Which lines below contain "final"? Pull them out.

========

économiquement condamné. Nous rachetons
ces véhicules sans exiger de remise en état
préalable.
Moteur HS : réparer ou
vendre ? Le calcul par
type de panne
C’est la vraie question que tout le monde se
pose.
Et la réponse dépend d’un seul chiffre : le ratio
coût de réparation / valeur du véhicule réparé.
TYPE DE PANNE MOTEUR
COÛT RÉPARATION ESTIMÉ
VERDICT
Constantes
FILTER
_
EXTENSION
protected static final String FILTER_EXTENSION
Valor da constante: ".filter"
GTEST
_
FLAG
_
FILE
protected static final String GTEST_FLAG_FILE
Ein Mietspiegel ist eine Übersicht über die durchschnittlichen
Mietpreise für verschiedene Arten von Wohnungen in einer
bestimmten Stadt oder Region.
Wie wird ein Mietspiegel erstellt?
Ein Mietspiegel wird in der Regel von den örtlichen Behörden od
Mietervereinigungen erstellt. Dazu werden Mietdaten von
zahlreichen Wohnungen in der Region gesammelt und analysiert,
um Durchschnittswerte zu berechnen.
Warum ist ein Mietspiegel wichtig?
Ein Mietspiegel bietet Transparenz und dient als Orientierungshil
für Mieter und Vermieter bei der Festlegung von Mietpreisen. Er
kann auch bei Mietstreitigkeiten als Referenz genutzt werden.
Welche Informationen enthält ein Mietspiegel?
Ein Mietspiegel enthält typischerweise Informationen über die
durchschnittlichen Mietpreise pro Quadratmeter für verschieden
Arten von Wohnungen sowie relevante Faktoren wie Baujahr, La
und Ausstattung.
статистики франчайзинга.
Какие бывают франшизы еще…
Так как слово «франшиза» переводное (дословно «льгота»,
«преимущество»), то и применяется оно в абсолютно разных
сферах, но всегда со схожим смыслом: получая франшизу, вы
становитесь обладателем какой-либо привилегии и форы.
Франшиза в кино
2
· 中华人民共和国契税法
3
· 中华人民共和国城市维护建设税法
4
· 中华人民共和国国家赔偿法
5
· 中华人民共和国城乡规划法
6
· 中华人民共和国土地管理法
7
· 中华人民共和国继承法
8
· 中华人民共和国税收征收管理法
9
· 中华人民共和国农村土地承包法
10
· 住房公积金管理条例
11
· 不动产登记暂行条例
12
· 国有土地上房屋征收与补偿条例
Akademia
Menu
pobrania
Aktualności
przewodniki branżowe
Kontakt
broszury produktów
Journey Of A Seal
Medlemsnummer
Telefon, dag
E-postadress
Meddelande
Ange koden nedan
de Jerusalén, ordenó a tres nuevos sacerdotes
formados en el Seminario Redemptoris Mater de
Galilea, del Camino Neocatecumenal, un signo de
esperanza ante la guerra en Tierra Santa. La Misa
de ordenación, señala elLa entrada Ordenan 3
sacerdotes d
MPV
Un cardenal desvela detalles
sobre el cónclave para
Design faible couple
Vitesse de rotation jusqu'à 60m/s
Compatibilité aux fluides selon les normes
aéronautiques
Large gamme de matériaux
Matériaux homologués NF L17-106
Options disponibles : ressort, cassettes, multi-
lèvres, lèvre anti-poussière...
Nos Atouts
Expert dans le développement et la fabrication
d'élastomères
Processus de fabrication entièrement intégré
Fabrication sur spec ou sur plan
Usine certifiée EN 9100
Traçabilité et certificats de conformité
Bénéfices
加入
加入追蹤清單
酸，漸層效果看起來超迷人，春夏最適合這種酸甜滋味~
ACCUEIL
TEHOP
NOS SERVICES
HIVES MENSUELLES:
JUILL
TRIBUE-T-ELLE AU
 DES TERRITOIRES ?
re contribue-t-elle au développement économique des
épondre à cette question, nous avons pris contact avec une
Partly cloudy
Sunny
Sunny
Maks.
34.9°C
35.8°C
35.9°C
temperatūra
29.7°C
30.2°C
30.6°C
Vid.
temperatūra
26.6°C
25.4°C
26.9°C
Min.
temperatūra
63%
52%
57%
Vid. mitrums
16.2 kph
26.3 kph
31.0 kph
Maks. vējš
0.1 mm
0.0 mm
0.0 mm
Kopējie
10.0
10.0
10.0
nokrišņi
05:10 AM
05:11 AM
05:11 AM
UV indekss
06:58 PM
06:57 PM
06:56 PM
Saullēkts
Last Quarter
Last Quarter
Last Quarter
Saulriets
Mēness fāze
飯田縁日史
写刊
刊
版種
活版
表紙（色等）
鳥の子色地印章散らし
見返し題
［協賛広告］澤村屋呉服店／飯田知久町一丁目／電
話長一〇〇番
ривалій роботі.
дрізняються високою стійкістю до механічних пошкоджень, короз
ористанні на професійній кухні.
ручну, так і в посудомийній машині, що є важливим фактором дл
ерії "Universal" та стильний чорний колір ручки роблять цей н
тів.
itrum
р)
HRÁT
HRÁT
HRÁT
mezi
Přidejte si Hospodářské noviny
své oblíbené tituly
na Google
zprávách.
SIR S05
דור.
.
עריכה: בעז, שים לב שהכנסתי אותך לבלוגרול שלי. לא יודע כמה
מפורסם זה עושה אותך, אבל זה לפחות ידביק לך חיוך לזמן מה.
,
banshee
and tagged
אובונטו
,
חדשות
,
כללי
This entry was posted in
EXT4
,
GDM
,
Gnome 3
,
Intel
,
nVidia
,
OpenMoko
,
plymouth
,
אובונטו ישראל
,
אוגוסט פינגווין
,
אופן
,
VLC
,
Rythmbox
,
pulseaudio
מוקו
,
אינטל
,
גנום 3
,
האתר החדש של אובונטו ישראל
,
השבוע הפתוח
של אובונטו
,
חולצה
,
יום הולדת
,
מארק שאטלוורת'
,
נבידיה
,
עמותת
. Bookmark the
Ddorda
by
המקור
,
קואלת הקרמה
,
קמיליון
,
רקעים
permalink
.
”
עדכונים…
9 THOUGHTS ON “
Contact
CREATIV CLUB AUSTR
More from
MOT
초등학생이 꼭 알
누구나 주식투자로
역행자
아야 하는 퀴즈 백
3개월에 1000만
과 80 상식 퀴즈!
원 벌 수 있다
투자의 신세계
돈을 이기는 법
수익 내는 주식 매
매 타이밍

========

▶ [Solution to the exercise]
protected static final String FILTER_EXTENSION
protected static final String GTEST_FLAG_FILE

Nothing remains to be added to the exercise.